GRADUATE 1 (NCT03444870) and GRADUATE 2 (NCT03443973) evaluated the safety and efficacy of the anti-amyloid, antibody-based therapy in people with mild cognitive impairment due to Alzheimer’s and mild Alzheimer’s dementia over 27 months (2.3 years).

A total of 1,965 patients across 30 countries were randomly assigned to gantenerumab or placebo given by subcutaneous (under-the-skin) injection. The therapeutic dose was slowly increased to reach a target dose of 510 mg every two weeks.

Both studies’ main goal was a change at 116 weeks (about two years) on the clinical dementia rating-sum of boxes (CDR-SB). This test measures cognitive and functional change across six areas: memory, orientation, problem solving and judgment, community affairs, home and hobbies, and personal care.

Trial data showed gantenerumab’s use slowed clinical decline in GRADUATE 1 by –0.31 CDR-SB points and in GRADUATE 2 by –0.19 CDR-SB points. However, neither change was deemed statistically significant, meaning chance could have a role.
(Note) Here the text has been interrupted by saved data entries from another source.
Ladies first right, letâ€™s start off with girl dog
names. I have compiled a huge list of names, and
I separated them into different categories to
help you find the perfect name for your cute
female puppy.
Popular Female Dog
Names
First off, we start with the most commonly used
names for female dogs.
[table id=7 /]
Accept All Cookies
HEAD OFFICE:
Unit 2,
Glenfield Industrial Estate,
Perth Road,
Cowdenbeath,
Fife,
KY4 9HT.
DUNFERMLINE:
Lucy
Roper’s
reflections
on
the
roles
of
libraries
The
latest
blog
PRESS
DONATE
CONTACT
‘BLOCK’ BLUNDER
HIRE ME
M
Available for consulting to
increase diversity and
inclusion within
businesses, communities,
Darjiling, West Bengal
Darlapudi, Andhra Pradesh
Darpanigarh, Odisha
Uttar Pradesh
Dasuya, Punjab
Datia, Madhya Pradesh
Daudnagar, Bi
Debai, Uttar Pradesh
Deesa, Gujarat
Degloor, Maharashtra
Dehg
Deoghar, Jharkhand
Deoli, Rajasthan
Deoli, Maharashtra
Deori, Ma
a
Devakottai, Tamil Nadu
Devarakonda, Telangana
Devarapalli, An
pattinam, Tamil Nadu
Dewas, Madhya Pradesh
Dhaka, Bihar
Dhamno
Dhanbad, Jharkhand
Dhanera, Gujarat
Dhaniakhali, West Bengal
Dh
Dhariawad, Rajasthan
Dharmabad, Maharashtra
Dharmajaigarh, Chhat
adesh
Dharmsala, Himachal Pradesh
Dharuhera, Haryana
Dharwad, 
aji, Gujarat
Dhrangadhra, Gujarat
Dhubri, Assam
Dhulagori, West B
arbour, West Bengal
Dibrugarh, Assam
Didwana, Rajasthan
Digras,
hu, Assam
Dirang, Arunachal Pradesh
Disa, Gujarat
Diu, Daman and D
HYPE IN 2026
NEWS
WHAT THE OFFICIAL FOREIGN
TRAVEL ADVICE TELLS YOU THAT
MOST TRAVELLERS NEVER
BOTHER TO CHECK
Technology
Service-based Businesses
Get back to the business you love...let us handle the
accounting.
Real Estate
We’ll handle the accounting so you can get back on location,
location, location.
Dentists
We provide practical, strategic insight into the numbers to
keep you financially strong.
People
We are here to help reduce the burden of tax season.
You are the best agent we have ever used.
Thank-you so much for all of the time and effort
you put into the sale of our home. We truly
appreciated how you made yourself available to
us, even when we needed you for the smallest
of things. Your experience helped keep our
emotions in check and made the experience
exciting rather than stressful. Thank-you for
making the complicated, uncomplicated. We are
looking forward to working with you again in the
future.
Compared with placebo, these findings represent an 8% relative slowing in cognitive decline in GRADUATE 1 and a 6% relative slowing in GRADUATE 2.

Data on 17 secondary outcome measures that evaluated disease severity, gantenerumab’s therapeutic levels, treatment side effects and adverse events, disease biomarkers, and patients’ scans have not been released.
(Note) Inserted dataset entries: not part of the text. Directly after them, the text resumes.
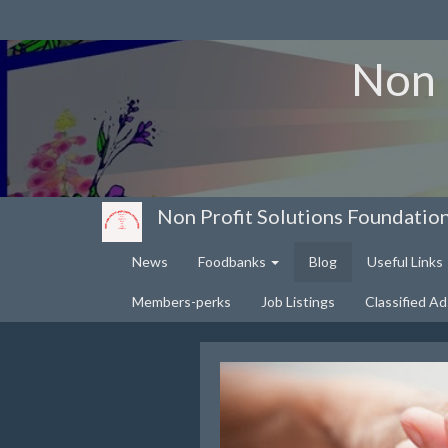
Non 
Non Profit Solutions Foundatio
News
Foodbanks
Blog
Useful Links
Members-perks
Job Listings
Classified Ad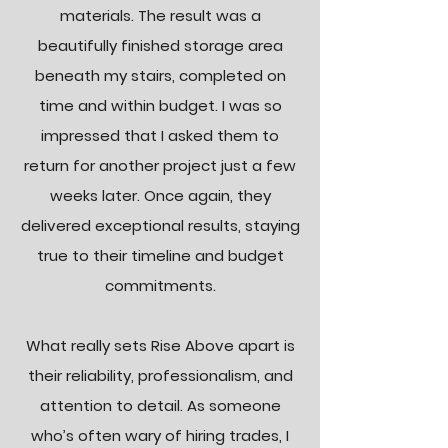
materials. The result was a
beautifully finished storage area
beneath my stairs, completed on
time and within budget. I was so
impressed that I asked them to
return for another project just a few
weeks later. Once again, they
delivered exceptional results, staying
true to their timeline and budget
commitments.
What really sets Rise Above apart is
their reliability, professionalism, and
attention to detail. As someone
who’s often wary of hiring trades, I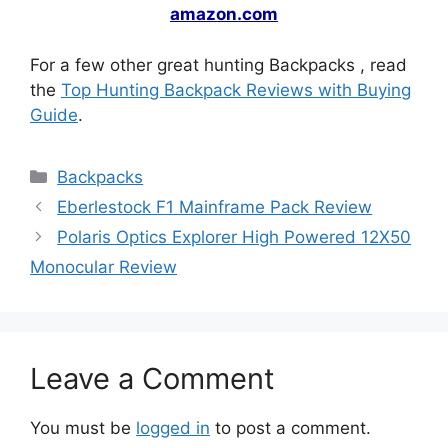
amazon.com
For a few other great hunting Backpacks , read
the
Top Hunting Backpack Reviews with Buying
Guide
.
Backpacks
Eberlestock F1 Mainframe Pack Review
Polaris Optics Explorer High Powered 12X50
Monocular Review
Leave a Comment
You must be
logged in
to post a comment.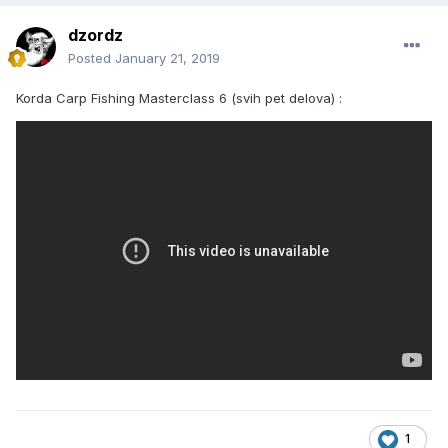
dzordz
Posted
January 21, 2019
Korda Carp Fishing Masterclass 6 (svih pet delova) :
1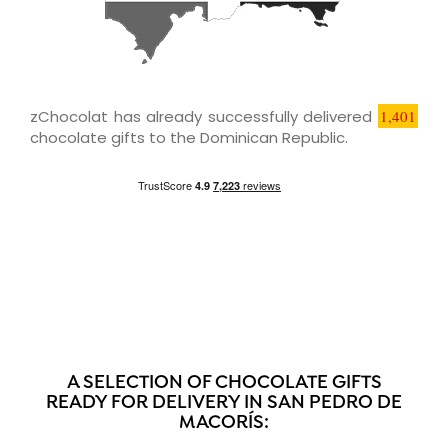
zChocolat has already successfully delivered
1,401
chocolate gifts to the Dominican Republic.
A SELECTION OF CHOCOLATE GIFTS
READY FOR DELIVERY IN SAN PEDRO DE
MACORÍS: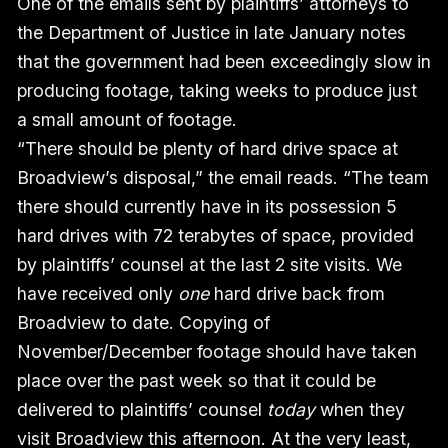
One of the emails sent by plaintiffs’ attorneys to
the Department of Justice in late January notes
that the government had been exceedingly slow in
producing footage, taking weeks to produce just
a small amount of footage.
“There should be plenty of hard drive space at
Broadview’s disposal,” the email reads. “The team
there should currently have in its possession 5
hard drives with 72 terabytes of space, provided
by plaintiffs’ counsel at the last 2 site visits. We
have received only
one
hard drive back from
Broadview to date. Copying of
November/December footage should have taken
place over the past week so that it could be
delivered to plaintiffs’ counsel
today
when they
visit Broadview this afternoon. At the very least,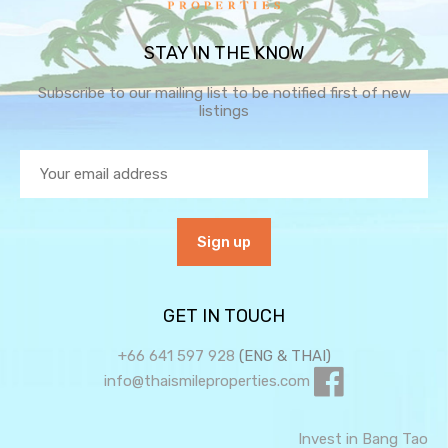
STAY IN THE KNOW
Subscribe to our mailing list to be notified first of new
listings
GET IN TOUCH
+66 641 597 928
(ENG & THAI)
info@thaismileproperties.com
Invest in Bang Tao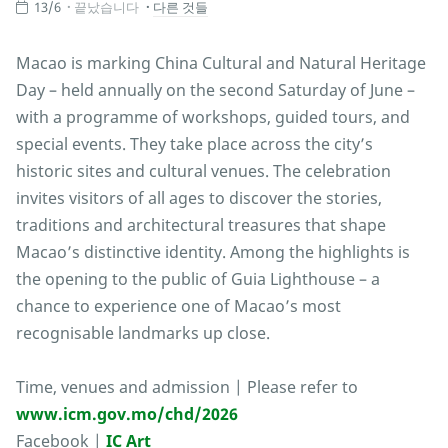
13/6
끝났습니다
다른 것들
Macao is marking China Cultural and Natural Heritage
Day – held annually on the second Saturday of June –
with a programme of workshops, guided tours, and
special events. They take place across the city’s
historic sites and cultural venues. The celebration
invites visitors of all ages to discover the stories,
traditions and architectural treasures that shape
Macao’s distinctive identity. Among the highlights is
the opening to the public of Guia Lighthouse – a
chance to experience one of Macao’s most
recognisable landmarks up close.
Time, venues and admission | Please refer to
www.icm.gov.mo/chd/2026
Facebook |
IC Art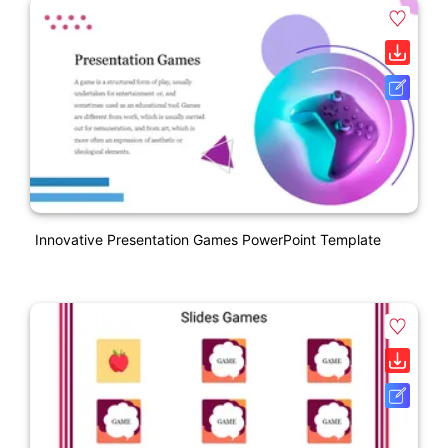
Innovative Presentation Games PowerPoint Template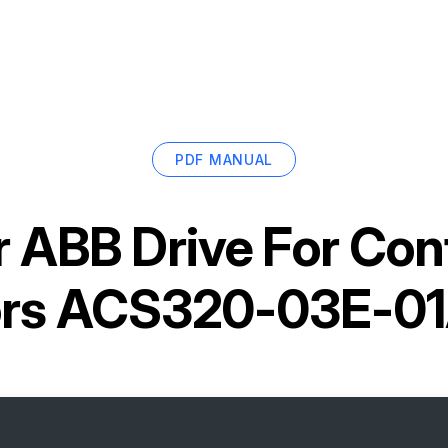
PDF MANUAL
r
ABB Drive For Con
rs ACS320-03E-0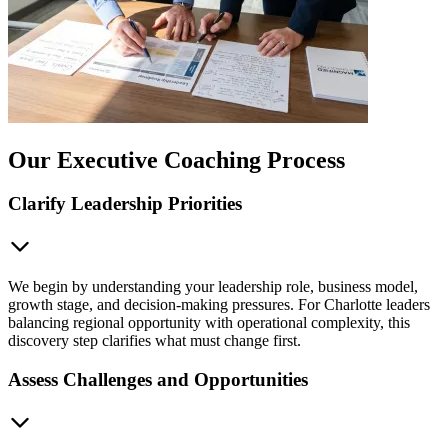
Our Executive Coaching Process
Clarify Leadership Priorities
We begin by understanding your leadership role, business model,
growth stage, and decision-making pressures. For Charlotte leaders
balancing regional opportunity with operational complexity, this
discovery step clarifies what must change first.
Assess Challenges and Opportunities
The incidence of amyloid-related imaging abnormalities (ARIA-E), a common radiological finding associated with amyloid-targeting therapies, was 25% across those treated with gantenerumab. The vast majority of cases were asymptomatic and resulted in very few treatment discontinuations, Roche reported.
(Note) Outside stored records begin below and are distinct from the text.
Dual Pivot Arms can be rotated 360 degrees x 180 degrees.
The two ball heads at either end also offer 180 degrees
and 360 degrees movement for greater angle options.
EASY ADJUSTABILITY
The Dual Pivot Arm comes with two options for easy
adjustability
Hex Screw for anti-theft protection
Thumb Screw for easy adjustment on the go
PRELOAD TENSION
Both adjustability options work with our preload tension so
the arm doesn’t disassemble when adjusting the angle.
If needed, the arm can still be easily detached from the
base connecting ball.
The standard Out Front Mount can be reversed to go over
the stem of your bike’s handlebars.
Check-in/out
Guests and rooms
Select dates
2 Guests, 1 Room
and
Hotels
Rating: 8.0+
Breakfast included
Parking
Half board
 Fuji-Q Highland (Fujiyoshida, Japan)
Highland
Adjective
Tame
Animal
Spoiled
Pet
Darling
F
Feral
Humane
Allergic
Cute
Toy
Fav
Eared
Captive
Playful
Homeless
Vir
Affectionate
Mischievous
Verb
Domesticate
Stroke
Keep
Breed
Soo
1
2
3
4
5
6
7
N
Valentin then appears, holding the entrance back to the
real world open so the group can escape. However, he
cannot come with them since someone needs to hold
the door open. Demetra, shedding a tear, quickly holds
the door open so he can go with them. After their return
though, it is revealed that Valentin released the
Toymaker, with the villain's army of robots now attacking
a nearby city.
“If you’ve seen one anti-amyloid therapy, then you’ve seen one anti-amyloid therapy. The results we’ve seen from drugs in this class points to the urgent need to bring a range of amyloid and non-amyloid therapies to market to slow the course of Alzheimer’s disease,” Howard Fillit, co-founder and chief science officer for the Alzheimer’s Drug Discovery Foundation, said in a statement by the group.

“Successes and disappointments are an expected part of the scientific process, but we are unmistakably in a modern era of Alzheimer’s research, on the cusp of a new generation of therapies that will take a more holistic approach to treating the disease by targeting all of its underlying causes,” Fillit added.

Gantenerumab, a monoclonal antibody, is designed to target aggregated forms of beta-amyloid to clear disease-causing amyloid plaques and prevent further buildup and tissue damage.